YOUR GOAL:
Return the following data exactly, with all pictures left out.

(Beginning of SOURCE RECORDS)

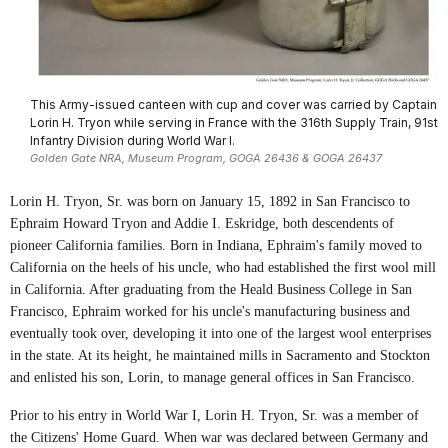
This Army-issued canteen with cup and cover was carried by Captain
Lorin H. Tryon while serving in France with the 316th Supply Train, 91st
Infantry Division during World War I.
Golden Gate NRA, Museum Program, GOGA 26436 & GOGA 26437
Lorin H. Tryon, Sr. was born on January 15, 1892 in San Francisco to
Ephraim Howard Tryon and Addie I. Eskridge, both descendents of
pioneer California families. Born in Indiana, Ephraim's family moved to
California on the heels of his uncle, who had established the first wool mill
in California. After graduating from the Heald Business College in San
Francisco, Ephraim worked for his uncle's manufacturing business and
eventually took over, developing it into one of the largest wool enterprises
in the state. At its height, he maintained mills in Sacramento and Stockton
and enlisted his son, Lorin, to manage general offices in San Francisco.
Prior to his entry in World War I, Lorin H. Tryon, Sr. was a member of
the Citizens' Home Guard. When war was declared between Germany and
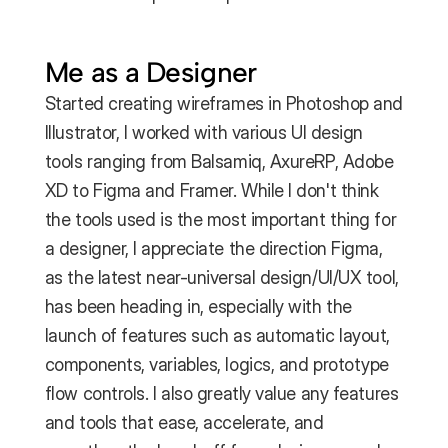
Me as a Designer
Started creating wireframes in Photoshop and 
Illustrator, I worked with various UI design 
tools ranging from Balsamiq, AxureRP, Adobe 
XD to Figma and Framer. While I don't think 
the tools used is the most important thing for 
a designer, I appreciate the direction Figma, 
as the latest near-universal design/UI/UX tool, 
has been heading in, especially with the 
launch of features such as automatic layout, 
components, variables, logics, and prototype 
flow controls. I also greatly value any features 
and tools that ease, accelerate, and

(End of SOURCE RECORDS)

EXERCISE RESPONSE:
This Army-issued canteen with cup and cover was carried by Captain
Lorin H. Tryon while serving in France with the 316th Supply Train, 91st
Infantry Division during World War I.
Golden Gate NRA, Museum Program, GOGA 26436 & GOGA 26437
Lorin H. Tryon, Sr. was born on January 15, 1892 in San Francisco to
Ephraim Howard Tryon and Addie I. Eskridge, both descendents of
pioneer California families. Born in Indiana, Ephraim's family moved to
California on the heels of his uncle, who had established the first wool mill
in California. After graduating from the Heald Business College in San
Francisco, Ephraim worked for his uncle's manufacturing business and
eventually took over, developing it into one of the largest wool enterprises
in the state. At its height, he maintained mills in Sacramento and Stockton
and enlisted his son, Lorin, to manage general offices in San Francisco.
Prior to his entry in World War I, Lorin H. Tryon, Sr. was a member of
the Citizens' Home Guard. When war was declared between Germany and
Me as a Designer
Started creating wireframes in Photoshop and 
Illustrator, I worked with various UI design 
tools ranging from Balsamiq, AxureRP, Adobe 
XD to Figma and Framer. While I don't think 
the tools used is the most important thing for 
a designer, I appreciate the direction Figma, 
as the latest near-universal design/UI/UX tool, 
has been heading in, especially with the 
launch of features such as automatic layout, 
components, variables, logics, and prototype 
flow controls. I also greatly value any features 
and tools that ease, accelerate, and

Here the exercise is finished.